──────── Records for the exercise ────────

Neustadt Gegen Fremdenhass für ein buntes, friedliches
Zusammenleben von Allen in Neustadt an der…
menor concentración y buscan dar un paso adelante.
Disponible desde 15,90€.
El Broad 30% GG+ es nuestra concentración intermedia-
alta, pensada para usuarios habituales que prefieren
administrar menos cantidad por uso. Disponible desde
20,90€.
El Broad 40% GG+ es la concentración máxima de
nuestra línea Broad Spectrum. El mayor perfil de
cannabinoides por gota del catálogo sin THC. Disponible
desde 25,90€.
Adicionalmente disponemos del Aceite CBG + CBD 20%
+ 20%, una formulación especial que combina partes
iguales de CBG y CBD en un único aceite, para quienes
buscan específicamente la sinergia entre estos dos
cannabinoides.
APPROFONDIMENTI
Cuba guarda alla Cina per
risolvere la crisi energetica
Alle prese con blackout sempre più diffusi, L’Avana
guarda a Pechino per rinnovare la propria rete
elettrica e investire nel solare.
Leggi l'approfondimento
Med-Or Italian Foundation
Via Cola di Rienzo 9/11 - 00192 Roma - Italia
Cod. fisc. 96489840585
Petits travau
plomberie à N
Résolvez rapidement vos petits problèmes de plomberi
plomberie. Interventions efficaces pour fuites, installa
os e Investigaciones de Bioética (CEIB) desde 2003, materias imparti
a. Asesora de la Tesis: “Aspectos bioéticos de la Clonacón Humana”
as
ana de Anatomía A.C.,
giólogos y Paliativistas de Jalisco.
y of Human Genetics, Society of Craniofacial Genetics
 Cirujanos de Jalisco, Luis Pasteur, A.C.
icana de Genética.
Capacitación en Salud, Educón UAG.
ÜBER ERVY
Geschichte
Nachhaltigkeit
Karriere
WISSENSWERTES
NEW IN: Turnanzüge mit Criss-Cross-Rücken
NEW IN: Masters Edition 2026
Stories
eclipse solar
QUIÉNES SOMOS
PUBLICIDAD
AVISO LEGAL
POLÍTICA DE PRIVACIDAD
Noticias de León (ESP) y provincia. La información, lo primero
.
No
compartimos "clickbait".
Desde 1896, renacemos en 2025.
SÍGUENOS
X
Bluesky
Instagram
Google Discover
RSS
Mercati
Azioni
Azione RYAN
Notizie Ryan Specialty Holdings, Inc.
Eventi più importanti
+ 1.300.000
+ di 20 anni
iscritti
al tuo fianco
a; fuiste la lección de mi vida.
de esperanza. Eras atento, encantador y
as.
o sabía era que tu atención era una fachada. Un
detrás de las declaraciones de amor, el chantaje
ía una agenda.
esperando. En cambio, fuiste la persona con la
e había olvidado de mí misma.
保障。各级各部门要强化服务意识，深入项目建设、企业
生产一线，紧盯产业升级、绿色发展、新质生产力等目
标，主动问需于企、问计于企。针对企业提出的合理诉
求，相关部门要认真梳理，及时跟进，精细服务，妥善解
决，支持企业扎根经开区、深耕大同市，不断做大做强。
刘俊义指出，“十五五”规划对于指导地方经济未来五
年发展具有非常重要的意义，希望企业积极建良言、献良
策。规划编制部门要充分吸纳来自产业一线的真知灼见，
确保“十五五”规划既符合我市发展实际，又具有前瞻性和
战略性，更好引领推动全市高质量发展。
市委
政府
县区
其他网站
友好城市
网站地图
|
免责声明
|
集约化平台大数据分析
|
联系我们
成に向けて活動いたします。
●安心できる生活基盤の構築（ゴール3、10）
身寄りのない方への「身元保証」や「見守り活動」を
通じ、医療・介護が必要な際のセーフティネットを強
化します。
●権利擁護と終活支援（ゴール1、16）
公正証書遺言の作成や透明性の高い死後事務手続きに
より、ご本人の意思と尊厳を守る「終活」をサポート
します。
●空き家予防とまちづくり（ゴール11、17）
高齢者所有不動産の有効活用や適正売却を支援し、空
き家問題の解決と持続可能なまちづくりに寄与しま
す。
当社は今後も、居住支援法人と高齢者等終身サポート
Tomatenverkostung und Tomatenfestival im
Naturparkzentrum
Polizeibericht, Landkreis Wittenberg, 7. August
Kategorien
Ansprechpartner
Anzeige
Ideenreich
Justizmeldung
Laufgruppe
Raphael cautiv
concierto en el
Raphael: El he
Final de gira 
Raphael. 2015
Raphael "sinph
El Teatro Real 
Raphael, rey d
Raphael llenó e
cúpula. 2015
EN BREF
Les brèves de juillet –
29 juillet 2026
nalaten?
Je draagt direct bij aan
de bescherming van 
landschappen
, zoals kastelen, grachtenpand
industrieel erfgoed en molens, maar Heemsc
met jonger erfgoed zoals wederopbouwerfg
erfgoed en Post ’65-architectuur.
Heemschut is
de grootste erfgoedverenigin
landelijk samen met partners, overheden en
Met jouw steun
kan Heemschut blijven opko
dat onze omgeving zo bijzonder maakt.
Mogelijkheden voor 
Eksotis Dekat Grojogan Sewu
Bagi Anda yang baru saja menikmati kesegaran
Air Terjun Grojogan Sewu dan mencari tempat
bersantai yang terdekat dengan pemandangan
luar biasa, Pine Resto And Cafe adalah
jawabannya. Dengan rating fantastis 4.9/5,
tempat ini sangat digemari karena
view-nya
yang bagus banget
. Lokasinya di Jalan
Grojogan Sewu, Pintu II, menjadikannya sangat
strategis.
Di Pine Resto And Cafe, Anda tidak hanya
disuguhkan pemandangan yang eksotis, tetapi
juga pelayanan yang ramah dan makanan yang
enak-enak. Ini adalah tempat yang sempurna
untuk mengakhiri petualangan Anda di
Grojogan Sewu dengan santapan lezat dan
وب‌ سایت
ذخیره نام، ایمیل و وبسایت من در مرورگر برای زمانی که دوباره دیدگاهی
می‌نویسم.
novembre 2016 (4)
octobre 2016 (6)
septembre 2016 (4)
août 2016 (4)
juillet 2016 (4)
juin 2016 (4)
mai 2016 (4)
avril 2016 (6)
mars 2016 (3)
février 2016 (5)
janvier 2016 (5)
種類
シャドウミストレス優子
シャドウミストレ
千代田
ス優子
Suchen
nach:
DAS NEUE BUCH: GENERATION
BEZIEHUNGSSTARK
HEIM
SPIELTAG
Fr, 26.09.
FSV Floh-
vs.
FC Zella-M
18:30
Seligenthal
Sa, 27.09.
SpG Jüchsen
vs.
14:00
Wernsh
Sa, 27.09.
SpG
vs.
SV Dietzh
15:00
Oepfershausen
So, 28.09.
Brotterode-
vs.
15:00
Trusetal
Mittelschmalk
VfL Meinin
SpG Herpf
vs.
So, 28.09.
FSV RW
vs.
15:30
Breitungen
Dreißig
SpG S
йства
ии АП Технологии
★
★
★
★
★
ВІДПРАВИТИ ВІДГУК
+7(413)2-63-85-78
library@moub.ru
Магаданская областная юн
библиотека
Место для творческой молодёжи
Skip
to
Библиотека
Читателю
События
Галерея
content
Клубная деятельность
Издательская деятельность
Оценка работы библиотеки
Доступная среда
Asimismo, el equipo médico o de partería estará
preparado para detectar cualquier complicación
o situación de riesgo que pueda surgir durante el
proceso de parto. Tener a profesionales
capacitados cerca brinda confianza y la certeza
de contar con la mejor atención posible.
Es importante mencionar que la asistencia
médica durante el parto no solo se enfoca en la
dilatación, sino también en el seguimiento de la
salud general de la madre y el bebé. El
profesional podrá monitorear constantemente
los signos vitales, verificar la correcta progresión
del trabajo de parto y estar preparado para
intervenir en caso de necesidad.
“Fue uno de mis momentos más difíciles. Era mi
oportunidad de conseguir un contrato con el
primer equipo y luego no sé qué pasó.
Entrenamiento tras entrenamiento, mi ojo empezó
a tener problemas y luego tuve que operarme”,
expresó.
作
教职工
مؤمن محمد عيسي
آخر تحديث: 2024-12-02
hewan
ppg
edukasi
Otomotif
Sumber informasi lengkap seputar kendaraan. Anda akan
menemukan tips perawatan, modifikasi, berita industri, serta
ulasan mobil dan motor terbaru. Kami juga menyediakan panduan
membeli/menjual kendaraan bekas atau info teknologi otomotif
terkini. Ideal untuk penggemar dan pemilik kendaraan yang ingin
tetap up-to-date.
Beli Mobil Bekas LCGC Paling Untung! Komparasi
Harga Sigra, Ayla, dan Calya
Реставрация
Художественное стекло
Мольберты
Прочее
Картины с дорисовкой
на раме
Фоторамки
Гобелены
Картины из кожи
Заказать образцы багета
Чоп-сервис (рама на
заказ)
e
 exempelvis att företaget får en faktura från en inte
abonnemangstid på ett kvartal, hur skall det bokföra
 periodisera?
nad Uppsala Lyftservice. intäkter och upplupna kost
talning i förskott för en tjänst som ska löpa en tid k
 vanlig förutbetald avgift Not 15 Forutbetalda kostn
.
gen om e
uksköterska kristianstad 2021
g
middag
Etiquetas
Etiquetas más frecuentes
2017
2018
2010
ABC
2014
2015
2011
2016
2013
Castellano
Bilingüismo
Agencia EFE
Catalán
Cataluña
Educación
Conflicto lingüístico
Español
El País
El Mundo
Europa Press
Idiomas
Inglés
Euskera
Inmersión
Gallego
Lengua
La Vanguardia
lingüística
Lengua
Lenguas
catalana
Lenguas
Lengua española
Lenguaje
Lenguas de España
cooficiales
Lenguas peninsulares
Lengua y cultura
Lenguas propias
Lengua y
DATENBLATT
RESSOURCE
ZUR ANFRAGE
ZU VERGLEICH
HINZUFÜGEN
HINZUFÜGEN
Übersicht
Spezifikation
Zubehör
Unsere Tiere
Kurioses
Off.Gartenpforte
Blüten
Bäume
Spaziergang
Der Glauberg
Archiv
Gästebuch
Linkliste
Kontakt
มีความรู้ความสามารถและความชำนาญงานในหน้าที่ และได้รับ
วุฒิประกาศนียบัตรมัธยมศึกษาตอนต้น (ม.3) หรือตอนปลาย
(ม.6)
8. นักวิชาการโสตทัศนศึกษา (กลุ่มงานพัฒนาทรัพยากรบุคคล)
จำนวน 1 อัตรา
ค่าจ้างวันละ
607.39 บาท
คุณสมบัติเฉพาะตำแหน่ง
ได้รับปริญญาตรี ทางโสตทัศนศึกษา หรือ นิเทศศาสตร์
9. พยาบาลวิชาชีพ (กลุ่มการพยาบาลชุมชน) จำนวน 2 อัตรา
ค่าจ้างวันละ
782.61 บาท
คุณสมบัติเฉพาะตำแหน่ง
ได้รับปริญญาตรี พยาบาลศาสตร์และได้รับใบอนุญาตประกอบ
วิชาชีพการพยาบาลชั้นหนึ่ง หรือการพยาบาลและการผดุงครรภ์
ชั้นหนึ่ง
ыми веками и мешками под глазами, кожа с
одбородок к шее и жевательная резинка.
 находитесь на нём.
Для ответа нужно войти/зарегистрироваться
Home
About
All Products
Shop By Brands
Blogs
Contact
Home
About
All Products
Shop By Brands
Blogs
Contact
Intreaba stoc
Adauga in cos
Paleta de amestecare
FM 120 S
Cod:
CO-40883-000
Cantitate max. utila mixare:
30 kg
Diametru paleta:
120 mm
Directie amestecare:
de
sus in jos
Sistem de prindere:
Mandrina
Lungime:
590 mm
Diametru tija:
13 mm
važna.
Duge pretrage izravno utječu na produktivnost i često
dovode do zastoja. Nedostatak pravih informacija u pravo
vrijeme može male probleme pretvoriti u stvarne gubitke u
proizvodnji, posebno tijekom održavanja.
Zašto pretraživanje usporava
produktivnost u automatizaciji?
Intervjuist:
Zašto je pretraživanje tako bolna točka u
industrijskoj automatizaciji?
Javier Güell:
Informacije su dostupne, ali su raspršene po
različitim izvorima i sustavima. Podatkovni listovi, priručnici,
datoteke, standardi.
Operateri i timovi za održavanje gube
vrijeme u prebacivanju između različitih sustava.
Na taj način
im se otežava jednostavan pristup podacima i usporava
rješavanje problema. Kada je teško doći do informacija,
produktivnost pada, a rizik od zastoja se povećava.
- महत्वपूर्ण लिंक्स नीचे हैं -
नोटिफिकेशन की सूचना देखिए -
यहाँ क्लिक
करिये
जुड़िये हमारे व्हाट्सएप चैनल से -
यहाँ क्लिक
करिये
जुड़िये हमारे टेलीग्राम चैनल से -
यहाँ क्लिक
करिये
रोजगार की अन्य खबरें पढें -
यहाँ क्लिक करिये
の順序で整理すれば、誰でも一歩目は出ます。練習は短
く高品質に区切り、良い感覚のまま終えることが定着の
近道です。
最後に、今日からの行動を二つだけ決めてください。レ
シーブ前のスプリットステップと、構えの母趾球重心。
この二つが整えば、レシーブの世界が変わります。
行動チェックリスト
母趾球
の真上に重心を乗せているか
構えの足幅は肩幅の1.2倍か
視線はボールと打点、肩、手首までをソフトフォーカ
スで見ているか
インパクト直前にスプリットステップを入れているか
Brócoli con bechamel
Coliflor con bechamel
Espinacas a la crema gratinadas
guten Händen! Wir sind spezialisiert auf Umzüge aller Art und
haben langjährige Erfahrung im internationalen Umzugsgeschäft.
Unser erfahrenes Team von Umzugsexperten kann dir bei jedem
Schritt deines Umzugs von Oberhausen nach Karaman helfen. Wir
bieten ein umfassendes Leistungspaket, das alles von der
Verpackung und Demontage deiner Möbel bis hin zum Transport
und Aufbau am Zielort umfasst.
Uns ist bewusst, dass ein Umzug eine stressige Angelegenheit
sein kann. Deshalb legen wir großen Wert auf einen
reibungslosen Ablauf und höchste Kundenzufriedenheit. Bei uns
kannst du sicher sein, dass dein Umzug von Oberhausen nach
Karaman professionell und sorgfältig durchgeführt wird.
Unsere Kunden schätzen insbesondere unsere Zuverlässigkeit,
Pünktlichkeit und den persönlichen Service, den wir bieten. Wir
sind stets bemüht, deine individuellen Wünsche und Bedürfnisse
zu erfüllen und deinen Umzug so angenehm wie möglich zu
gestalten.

────────

Activity |
Give back exactly the lines above starting at the line where "de bescherming van" appears and ending at the line where "kan Heemschut blijven opko" appears, both included, with no other lines.

Problem solution |
de bescherming van 
landschappen
, zoals kastelen, grachtenpand
industrieel erfgoed en molens, maar Heemsc
met jonger erfgoed zoals wederopbouwerfg
erfgoed en Post ’65-architectuur.
Heemschut is
de grootste erfgoedverenigin
landelijk samen met partners, overheden en
Met jouw steun
kan Heemschut blijven opko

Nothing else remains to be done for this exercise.